Thea sent over this collection of Australian roadsigns that is postmarked last Wednesday and arrived today. Now that’s what I call service. One place you won’t get service is at the traditional outback dunny. Any port in a storm, I guess; when you gotta go, you gotta go. Dunny is, of course, Australian slang for any toilet or toilet facility. Nobody’s really sure where the word came from, but it was first used in print in the 1950s and may originate from an older word, dunegan (or dunnakin) which meant the same thing. I’m sure this does not reflect poorly on anyone of Irish extraction named Dunegan.
(Do you realize that a toilet is probably the only thing in the English language that doesn’t have a name?
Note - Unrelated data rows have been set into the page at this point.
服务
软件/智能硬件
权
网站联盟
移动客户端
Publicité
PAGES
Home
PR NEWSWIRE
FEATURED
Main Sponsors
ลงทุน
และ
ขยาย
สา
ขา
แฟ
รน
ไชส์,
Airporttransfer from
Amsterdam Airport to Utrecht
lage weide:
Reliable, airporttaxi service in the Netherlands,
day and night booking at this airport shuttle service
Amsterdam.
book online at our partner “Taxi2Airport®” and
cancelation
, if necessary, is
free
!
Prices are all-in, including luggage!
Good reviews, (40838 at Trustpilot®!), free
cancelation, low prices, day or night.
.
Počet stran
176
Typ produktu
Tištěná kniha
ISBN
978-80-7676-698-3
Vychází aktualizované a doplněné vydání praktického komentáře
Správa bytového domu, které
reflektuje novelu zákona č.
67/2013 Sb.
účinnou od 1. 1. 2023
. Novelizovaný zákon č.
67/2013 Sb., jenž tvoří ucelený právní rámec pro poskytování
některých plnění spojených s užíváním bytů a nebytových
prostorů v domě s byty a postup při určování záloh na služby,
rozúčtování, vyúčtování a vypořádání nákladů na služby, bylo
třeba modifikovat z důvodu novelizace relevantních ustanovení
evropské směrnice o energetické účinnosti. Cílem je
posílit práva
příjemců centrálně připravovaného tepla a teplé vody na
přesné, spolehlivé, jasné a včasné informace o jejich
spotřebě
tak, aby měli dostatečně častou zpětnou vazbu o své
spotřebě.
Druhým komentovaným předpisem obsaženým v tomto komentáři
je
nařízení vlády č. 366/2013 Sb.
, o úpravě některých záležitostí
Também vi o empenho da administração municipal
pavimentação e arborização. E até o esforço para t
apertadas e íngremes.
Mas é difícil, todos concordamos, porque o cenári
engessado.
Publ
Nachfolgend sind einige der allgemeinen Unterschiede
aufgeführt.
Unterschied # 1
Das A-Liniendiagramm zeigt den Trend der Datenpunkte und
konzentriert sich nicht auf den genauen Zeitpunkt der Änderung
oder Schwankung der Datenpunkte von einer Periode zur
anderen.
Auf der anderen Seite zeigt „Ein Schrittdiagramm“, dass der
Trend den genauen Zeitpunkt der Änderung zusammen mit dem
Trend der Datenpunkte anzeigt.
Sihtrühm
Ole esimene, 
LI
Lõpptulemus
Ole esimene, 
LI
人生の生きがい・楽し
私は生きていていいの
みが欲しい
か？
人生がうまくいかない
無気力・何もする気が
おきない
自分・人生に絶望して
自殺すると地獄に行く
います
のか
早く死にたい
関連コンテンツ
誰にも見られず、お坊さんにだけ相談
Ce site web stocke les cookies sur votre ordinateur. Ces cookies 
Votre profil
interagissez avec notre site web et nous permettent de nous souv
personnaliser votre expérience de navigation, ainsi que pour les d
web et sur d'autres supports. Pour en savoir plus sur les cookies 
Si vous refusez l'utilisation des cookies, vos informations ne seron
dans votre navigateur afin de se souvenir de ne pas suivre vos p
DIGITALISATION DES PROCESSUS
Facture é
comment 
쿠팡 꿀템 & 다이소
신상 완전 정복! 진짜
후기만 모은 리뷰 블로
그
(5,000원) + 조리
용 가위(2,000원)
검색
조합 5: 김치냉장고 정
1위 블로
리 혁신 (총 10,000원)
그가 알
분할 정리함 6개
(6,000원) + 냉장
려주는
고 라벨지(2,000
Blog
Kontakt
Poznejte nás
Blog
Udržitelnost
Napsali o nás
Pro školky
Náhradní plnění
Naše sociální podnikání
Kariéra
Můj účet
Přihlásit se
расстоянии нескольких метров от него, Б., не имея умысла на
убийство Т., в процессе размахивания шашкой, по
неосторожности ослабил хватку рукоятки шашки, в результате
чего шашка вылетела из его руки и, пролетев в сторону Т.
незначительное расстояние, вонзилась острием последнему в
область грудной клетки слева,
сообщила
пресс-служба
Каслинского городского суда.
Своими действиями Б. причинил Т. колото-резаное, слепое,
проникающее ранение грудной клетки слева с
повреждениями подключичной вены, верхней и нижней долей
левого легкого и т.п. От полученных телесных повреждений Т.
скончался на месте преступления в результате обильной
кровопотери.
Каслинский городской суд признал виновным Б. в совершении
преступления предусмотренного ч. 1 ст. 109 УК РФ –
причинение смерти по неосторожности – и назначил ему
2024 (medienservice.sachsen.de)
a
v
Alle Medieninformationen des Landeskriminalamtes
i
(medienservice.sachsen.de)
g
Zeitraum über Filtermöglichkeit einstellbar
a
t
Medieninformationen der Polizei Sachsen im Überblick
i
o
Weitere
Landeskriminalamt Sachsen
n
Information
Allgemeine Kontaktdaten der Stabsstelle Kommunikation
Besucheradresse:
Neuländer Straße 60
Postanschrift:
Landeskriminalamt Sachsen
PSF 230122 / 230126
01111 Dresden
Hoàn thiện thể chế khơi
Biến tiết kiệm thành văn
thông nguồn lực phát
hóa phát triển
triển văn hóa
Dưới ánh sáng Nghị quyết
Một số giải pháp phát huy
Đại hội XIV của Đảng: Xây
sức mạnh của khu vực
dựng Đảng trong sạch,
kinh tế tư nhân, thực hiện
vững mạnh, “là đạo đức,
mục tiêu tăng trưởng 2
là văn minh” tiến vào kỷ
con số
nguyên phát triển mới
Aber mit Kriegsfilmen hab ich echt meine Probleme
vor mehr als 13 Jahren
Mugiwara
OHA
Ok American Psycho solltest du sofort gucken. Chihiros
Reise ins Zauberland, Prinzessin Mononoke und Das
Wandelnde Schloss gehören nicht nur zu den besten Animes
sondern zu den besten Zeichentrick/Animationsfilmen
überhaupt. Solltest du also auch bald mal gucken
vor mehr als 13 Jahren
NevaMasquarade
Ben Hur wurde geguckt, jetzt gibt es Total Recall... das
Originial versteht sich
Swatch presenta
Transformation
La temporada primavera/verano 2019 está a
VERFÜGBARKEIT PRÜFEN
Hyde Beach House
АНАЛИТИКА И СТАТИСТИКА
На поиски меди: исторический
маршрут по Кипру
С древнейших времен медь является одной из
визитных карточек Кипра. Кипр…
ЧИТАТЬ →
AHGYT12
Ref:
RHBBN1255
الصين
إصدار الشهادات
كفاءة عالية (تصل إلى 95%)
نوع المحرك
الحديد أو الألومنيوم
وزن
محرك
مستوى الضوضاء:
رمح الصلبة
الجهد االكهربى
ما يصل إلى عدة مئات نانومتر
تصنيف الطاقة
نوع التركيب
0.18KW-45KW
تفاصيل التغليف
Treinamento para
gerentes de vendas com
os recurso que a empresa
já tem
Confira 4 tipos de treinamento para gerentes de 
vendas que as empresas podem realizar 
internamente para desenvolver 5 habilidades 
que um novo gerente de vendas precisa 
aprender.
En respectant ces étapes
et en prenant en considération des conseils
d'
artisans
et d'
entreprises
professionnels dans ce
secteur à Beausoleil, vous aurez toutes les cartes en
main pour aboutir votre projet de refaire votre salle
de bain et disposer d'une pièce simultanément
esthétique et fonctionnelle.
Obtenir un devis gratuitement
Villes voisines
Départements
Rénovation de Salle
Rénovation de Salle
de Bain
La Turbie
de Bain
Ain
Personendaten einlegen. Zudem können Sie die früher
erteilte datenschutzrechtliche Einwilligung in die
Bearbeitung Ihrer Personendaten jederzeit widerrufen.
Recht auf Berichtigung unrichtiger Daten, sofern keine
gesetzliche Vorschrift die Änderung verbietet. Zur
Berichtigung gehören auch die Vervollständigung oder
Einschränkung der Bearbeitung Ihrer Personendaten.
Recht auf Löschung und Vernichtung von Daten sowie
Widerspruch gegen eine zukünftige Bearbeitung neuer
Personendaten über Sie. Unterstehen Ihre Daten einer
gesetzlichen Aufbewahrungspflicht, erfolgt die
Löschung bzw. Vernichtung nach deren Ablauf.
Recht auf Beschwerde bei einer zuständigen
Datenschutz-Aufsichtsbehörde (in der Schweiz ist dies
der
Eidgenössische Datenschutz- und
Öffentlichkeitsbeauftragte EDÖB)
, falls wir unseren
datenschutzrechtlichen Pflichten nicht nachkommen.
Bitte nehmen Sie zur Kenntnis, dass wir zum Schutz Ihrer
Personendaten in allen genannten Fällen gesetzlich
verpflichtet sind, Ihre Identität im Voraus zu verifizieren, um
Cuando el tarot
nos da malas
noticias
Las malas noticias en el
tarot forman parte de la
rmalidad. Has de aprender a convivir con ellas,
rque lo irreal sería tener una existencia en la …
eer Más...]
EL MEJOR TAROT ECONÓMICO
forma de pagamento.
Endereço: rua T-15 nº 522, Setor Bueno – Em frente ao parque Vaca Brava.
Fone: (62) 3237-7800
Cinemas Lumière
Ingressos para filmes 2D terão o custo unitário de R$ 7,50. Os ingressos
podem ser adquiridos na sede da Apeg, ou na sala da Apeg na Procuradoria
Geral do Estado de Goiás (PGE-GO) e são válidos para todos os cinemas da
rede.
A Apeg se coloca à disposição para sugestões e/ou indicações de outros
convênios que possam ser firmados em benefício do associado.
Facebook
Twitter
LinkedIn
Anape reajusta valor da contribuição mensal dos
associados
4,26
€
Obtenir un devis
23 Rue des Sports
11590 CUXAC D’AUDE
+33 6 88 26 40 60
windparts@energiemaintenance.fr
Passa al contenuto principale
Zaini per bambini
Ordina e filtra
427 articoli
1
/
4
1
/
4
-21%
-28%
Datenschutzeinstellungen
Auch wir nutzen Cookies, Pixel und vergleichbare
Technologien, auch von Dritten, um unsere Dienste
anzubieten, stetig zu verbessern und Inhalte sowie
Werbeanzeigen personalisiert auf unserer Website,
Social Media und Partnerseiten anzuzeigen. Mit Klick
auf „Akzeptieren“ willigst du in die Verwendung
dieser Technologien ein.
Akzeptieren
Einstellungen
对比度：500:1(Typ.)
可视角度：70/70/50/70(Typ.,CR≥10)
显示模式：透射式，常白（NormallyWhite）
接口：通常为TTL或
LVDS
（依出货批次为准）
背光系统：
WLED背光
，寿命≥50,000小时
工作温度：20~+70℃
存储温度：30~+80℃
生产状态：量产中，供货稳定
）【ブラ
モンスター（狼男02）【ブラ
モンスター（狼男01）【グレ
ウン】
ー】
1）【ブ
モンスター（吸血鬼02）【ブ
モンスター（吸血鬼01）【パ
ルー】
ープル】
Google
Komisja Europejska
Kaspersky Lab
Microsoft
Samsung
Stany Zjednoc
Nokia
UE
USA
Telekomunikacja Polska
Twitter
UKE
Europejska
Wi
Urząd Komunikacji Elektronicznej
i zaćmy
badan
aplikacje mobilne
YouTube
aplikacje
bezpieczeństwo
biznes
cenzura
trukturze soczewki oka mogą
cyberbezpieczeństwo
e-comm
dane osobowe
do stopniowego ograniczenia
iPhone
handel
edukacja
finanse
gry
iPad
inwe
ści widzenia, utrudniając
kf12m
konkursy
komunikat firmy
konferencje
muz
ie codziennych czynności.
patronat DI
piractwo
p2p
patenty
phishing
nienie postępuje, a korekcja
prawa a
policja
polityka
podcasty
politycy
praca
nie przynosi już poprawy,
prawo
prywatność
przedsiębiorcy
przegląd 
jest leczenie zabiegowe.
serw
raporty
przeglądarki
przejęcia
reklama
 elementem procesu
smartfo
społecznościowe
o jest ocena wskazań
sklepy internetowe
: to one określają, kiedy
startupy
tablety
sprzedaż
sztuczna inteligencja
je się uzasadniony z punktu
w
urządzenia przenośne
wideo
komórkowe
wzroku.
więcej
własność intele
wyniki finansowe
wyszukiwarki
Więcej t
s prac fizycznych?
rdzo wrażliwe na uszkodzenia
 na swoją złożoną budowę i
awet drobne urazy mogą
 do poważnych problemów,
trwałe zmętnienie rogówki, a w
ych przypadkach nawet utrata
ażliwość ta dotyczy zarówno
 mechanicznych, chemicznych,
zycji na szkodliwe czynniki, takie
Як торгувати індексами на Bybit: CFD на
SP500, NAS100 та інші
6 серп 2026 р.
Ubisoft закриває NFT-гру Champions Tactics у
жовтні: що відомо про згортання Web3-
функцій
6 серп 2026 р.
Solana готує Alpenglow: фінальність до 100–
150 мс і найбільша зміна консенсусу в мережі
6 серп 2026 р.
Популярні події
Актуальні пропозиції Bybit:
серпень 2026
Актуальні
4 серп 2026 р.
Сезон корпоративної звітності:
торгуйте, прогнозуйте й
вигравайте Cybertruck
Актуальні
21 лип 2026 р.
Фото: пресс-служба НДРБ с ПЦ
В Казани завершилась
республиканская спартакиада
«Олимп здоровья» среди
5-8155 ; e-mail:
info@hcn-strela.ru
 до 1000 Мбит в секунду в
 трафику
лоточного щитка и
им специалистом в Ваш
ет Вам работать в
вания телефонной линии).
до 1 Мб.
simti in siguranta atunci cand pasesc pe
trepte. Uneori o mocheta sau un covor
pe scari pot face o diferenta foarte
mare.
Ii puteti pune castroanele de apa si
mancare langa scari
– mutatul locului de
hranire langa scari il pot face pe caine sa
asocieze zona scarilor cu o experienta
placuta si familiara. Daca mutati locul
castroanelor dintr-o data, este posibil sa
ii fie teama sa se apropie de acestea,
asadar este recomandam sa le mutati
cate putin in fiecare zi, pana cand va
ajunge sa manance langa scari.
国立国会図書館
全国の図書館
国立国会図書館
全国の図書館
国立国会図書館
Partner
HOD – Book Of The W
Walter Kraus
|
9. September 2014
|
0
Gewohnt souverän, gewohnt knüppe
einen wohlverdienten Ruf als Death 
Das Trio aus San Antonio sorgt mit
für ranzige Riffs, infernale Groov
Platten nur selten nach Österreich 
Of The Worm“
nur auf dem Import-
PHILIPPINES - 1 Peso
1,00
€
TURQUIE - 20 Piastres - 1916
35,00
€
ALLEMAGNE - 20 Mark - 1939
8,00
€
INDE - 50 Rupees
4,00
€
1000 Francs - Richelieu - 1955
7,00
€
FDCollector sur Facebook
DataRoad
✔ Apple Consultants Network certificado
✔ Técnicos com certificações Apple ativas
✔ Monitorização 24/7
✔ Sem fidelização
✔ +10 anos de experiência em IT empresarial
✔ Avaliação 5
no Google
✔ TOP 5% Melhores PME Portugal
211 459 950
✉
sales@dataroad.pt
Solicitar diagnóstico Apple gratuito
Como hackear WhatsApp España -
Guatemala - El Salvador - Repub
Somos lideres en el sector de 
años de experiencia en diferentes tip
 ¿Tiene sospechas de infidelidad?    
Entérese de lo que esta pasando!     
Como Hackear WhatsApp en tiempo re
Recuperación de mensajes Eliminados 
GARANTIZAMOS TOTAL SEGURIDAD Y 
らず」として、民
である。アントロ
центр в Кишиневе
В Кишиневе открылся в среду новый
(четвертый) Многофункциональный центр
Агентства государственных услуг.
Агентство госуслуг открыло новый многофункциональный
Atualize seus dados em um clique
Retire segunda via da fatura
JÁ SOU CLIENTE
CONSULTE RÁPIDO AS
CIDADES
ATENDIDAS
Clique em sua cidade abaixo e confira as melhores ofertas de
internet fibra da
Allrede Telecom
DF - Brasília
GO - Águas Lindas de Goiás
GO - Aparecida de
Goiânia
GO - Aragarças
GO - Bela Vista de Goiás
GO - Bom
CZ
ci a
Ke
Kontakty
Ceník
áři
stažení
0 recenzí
Even the word toilet is a euphemism, as is every other word I can think of to describe it.)
Speaking of insulting Australian slang, we Yanks are sometimes referred to as seppos. Apparently rhyming slang survived the trip from Cockney London, which is why, for example, Cockneys refer to a flight of stairs as apples. (No, really — stairs rhymes with apples and pears, which is usually shortened to apples.) In any case, the Aussies have taken it a step further by rhyming Yank with septic tank (supposedly because Yanks talk a lot of, well, you know), then shortening that to seppo. It must be confusing — making up a word based on rhyming slang, then having to tell everyone what the hell you’re talking about.
I guess it could be worse; they call New Zealanders sheepshaggers.